Cell-Polarity Dynamics Controls the Mechanism of Lumen Formation in Epithelial Morphogenesis

The correct targeting and trafficking of the adherens junction protein epithelial cadherin (E-cadherin) is a major determinant for the acquisition of epithelial cell polarity and for the maintenance of epithelial integrity. The compartments and trafficking components required to sort and transport E-cadherin to the basolateral cell surface remain to be fully defined. On the basis of previous data, we know that E-cadherin is trafficked via the recycling endosome (RE) in nonpolarized and newly polarized cells.
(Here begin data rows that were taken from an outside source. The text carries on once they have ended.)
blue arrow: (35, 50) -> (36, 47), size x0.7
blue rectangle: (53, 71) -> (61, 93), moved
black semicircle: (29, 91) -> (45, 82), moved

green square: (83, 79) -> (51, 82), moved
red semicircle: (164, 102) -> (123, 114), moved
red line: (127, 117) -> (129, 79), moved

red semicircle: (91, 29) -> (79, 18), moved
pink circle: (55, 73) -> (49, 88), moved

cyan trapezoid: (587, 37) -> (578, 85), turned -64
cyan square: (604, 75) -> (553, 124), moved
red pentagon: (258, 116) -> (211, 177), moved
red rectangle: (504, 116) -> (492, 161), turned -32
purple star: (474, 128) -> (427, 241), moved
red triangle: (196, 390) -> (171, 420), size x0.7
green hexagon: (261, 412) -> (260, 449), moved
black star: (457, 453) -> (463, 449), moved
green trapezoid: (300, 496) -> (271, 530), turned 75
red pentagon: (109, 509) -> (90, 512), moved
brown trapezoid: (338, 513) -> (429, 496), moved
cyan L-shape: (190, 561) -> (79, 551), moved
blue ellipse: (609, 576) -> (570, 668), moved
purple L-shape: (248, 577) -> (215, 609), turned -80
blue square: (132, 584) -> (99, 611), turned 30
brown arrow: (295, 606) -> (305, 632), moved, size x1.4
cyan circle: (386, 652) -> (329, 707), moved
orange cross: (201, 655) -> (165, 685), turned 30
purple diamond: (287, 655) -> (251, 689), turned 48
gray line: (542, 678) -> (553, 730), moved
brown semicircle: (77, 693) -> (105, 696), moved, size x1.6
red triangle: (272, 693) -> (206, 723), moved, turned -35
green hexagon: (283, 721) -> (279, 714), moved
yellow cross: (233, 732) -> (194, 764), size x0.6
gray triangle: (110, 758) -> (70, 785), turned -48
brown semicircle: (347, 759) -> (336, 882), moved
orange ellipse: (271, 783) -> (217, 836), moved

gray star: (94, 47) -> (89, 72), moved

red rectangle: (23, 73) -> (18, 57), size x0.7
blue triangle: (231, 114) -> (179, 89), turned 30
Here we explore the role of the RE throughout epithelial morphogenesis in MDCK monolayers and cysts. Time-lapse microscopy in live cells, altering RE function biochemically, and expressing a dominant-negative form of Rab11 (DN-Rab11), each showed that the RE is always requisite for E-cadherin sorting and trafficking. The RE remained important for E-cadherin trafficking in MDCK cells from a nonpolarized state through to fully formed, polarized epithelial monolayers. During the development of epithelial cysts, DN-Rab11 disrupted E-cadherin targeting and trafficking, the subapical localization of pERM and actin, and cyst lumen formation. This final effect demonstrated an early and critical interdependence of Rab11 and the RE for E-cadherin targeting, apical membrane formation, and cell polarity in cysts.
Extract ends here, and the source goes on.